Segment Open

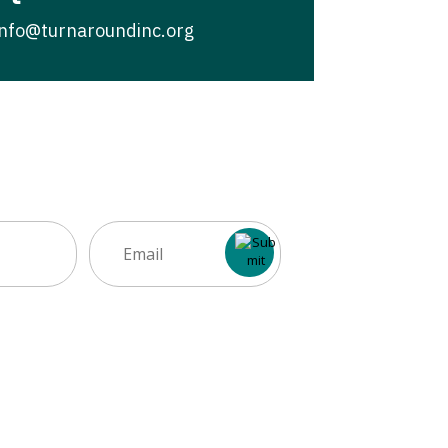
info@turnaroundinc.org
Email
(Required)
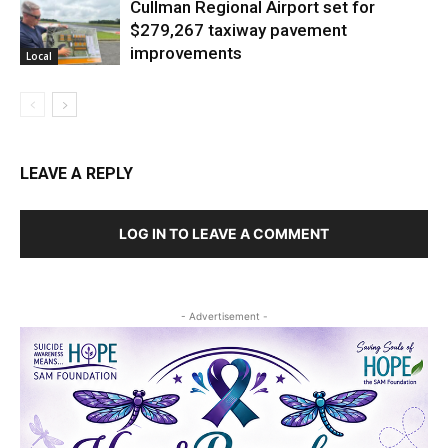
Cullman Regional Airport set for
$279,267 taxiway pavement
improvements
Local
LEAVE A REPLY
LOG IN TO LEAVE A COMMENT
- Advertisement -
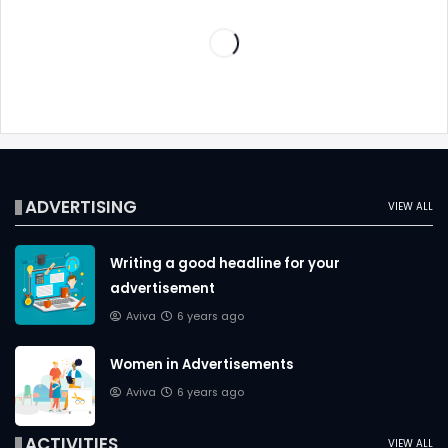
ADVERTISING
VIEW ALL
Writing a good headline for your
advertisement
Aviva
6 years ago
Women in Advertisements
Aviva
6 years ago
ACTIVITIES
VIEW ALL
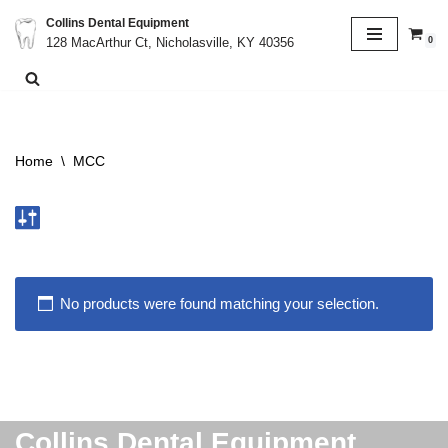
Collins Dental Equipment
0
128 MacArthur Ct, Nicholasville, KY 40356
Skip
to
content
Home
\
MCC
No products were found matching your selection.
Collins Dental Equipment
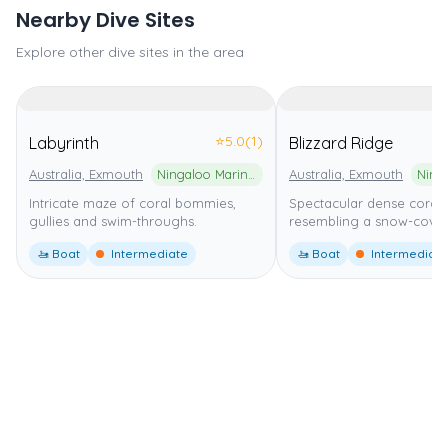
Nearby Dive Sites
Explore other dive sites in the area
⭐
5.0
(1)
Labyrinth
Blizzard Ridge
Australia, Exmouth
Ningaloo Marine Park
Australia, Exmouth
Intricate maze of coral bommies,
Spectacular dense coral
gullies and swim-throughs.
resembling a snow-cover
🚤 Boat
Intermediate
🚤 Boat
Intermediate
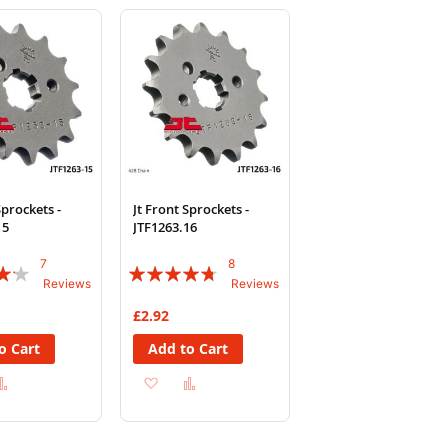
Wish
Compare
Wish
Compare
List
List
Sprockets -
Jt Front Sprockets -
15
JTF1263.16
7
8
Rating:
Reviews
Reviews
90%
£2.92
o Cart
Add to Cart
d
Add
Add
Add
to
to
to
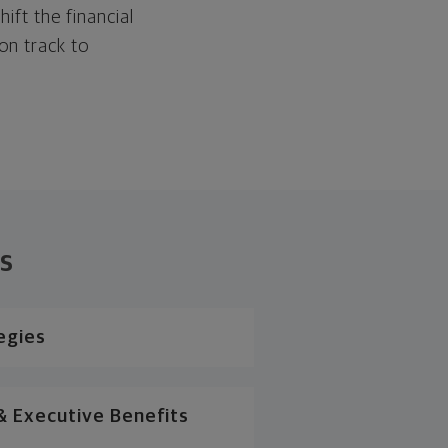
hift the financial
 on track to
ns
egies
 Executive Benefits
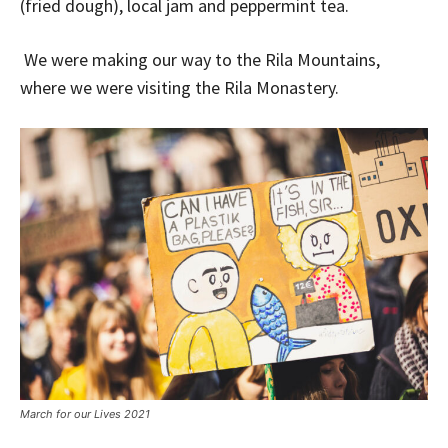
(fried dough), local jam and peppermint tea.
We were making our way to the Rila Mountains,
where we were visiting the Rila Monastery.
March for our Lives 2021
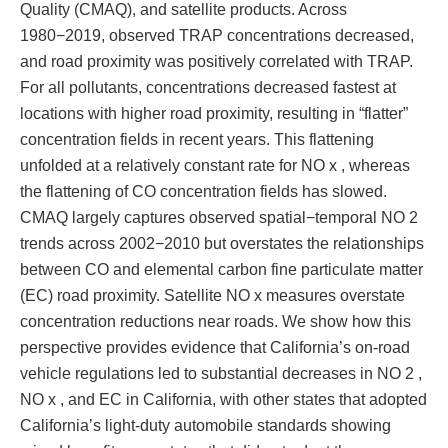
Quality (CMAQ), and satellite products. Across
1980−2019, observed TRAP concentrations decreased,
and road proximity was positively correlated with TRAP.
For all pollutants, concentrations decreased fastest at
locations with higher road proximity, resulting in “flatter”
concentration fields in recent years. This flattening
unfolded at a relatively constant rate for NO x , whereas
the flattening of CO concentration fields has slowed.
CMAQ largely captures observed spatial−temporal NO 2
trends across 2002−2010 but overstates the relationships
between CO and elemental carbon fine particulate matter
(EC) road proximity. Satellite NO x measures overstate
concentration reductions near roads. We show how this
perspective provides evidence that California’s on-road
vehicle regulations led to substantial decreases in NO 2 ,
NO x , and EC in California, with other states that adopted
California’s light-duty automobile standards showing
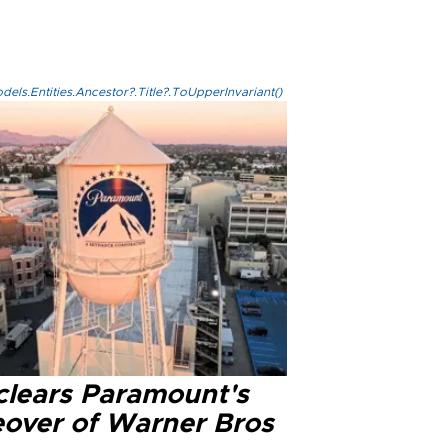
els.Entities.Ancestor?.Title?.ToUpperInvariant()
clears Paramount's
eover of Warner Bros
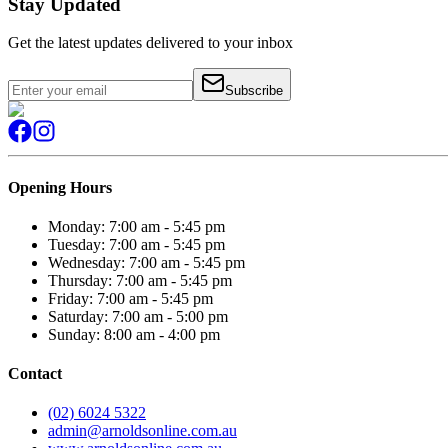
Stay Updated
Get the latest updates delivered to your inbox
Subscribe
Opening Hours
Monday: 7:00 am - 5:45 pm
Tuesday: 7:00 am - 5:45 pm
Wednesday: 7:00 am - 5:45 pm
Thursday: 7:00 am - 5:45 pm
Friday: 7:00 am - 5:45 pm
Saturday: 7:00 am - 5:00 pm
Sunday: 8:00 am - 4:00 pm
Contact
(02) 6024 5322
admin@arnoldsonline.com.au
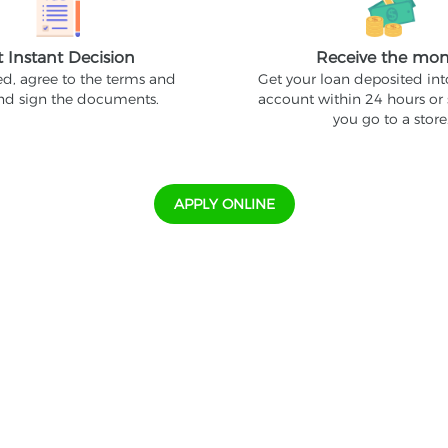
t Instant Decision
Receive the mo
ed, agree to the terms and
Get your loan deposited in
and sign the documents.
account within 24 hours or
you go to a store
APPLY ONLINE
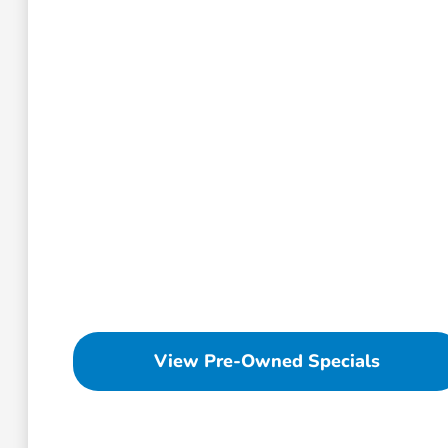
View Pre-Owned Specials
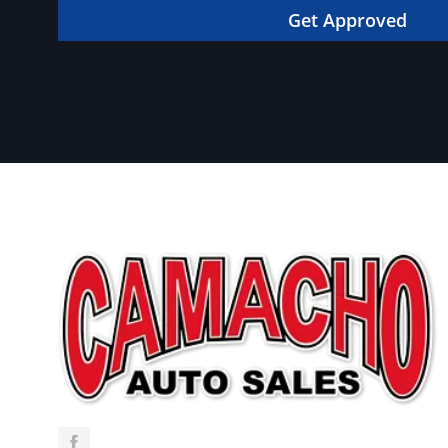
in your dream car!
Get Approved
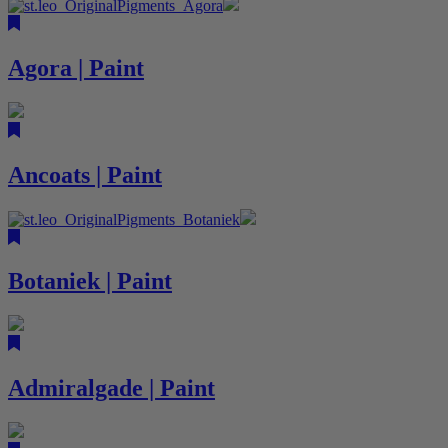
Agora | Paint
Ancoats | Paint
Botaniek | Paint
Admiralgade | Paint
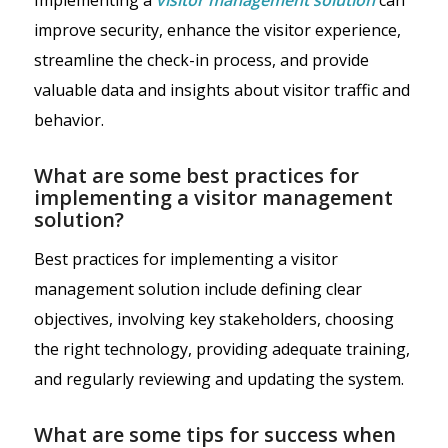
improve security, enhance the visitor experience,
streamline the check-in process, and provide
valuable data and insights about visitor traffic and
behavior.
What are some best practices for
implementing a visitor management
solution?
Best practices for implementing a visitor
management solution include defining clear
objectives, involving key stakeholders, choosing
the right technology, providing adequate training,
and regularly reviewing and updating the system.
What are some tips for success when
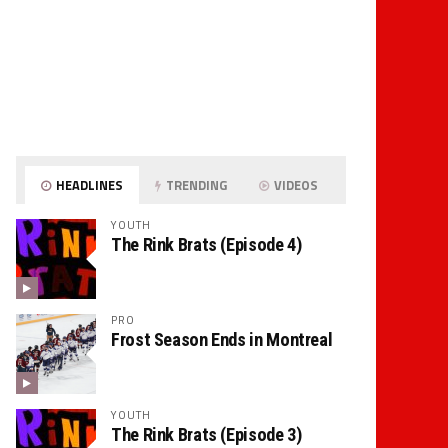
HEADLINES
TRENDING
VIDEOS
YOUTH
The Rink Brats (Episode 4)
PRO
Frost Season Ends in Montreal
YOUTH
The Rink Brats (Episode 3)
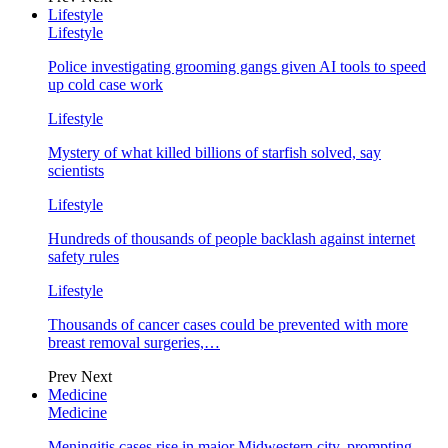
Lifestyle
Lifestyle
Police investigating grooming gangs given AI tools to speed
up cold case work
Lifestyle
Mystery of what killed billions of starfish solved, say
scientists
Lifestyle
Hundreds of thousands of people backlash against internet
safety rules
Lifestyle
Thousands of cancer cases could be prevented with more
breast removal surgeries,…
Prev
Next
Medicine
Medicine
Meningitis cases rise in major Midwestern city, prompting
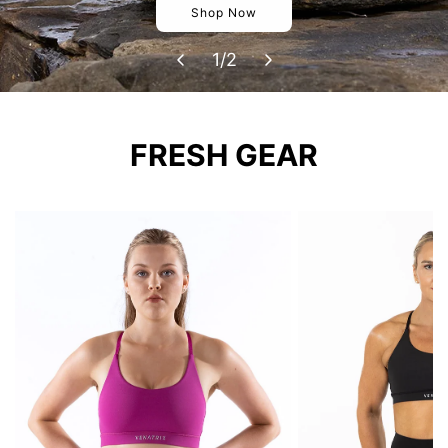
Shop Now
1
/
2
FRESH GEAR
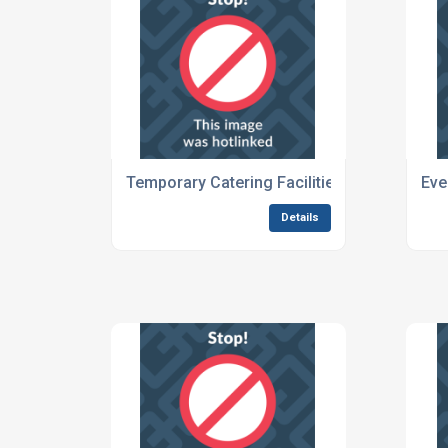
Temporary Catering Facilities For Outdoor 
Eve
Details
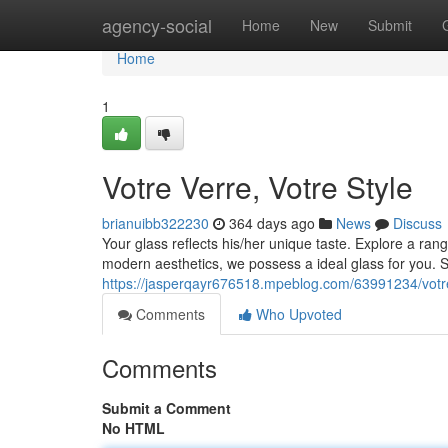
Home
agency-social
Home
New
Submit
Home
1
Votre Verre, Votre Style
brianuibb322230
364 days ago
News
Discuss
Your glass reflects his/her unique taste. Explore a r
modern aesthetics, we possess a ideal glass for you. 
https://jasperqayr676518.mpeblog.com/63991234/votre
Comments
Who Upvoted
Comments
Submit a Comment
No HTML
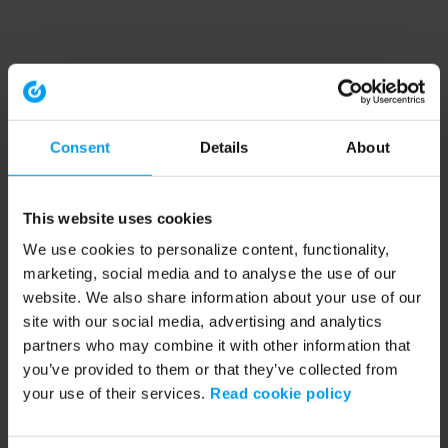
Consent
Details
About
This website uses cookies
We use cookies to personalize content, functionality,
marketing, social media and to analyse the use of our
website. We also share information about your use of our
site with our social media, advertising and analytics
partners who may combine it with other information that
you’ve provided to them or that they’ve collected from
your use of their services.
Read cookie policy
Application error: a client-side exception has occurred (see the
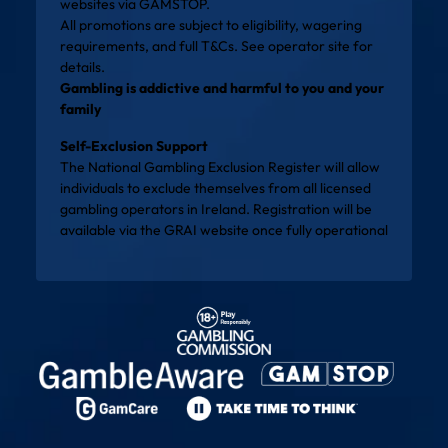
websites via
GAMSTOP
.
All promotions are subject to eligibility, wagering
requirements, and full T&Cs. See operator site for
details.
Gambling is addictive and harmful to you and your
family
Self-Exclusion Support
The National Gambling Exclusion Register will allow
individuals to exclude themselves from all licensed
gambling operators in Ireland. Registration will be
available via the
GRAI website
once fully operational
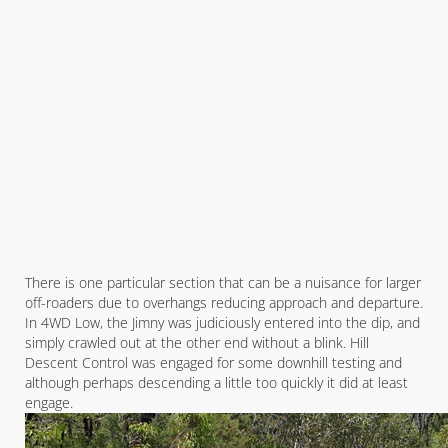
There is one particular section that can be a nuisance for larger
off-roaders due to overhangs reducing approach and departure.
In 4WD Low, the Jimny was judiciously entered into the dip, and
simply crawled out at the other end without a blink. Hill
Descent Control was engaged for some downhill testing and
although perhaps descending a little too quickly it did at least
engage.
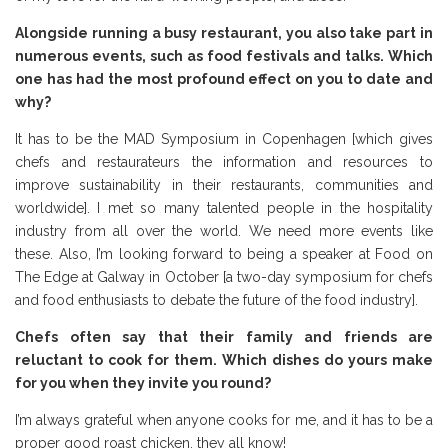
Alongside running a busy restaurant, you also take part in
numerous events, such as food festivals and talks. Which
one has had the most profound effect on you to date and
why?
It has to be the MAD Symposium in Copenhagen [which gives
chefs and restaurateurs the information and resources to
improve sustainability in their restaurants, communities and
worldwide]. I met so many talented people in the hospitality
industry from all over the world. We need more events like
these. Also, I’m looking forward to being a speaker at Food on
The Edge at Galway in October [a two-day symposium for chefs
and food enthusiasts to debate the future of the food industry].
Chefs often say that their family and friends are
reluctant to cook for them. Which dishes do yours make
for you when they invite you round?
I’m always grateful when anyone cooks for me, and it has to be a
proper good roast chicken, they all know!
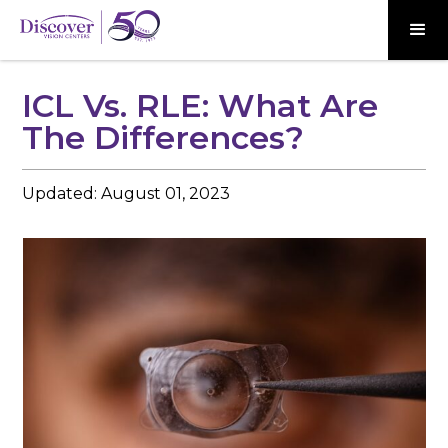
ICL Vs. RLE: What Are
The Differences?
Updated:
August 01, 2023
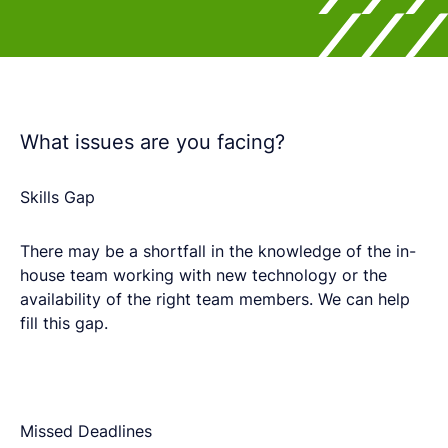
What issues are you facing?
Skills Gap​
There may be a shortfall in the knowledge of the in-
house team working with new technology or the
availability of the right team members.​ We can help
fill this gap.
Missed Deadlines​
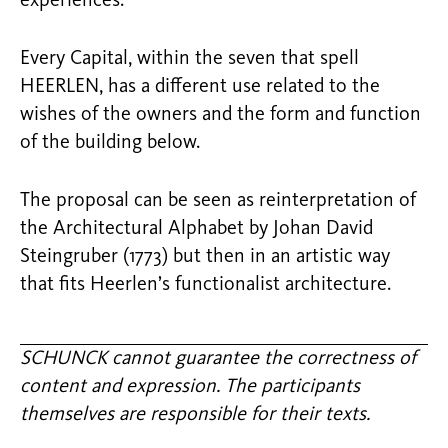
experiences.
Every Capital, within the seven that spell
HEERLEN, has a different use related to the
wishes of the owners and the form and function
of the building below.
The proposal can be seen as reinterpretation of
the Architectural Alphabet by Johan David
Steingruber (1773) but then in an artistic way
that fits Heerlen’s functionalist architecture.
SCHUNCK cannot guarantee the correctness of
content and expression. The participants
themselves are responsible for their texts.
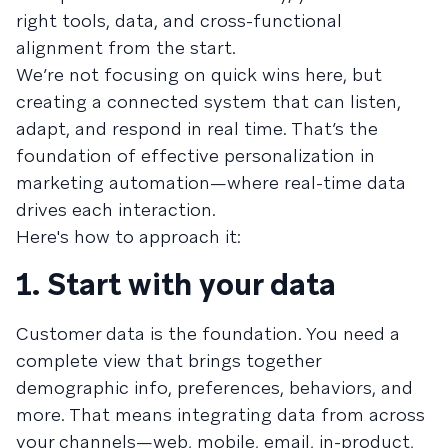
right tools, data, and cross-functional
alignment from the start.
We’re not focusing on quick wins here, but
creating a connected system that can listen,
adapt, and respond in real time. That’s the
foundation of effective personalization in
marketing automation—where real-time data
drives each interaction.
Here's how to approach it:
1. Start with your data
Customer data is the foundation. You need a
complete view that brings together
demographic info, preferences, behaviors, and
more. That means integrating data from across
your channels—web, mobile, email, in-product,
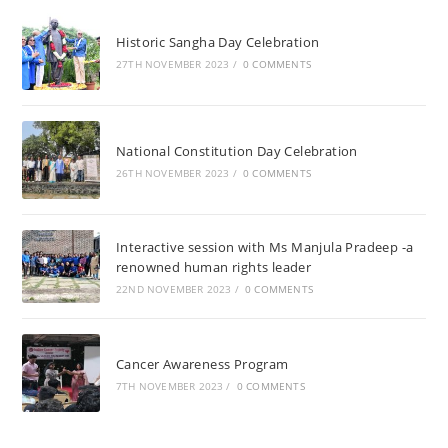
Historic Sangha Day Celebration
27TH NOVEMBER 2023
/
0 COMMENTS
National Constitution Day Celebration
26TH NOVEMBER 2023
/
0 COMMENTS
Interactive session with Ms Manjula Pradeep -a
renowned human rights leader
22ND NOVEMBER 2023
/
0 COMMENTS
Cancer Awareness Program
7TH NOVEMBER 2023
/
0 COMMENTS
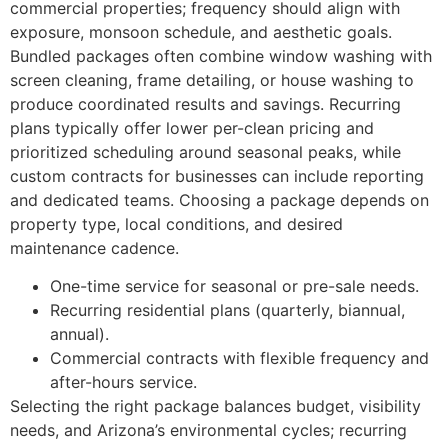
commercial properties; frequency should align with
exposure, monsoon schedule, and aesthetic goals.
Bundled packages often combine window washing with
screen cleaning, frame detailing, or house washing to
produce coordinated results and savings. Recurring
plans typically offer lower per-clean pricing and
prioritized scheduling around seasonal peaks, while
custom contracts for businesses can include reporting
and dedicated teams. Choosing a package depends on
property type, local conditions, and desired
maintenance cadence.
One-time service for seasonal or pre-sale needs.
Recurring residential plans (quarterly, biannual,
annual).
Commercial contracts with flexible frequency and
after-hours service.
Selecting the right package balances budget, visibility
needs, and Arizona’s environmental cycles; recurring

Segment Closed

What the task requires: Considering the records above, how many lines hold "needs"? Please answer with only the number.

Answer space: 2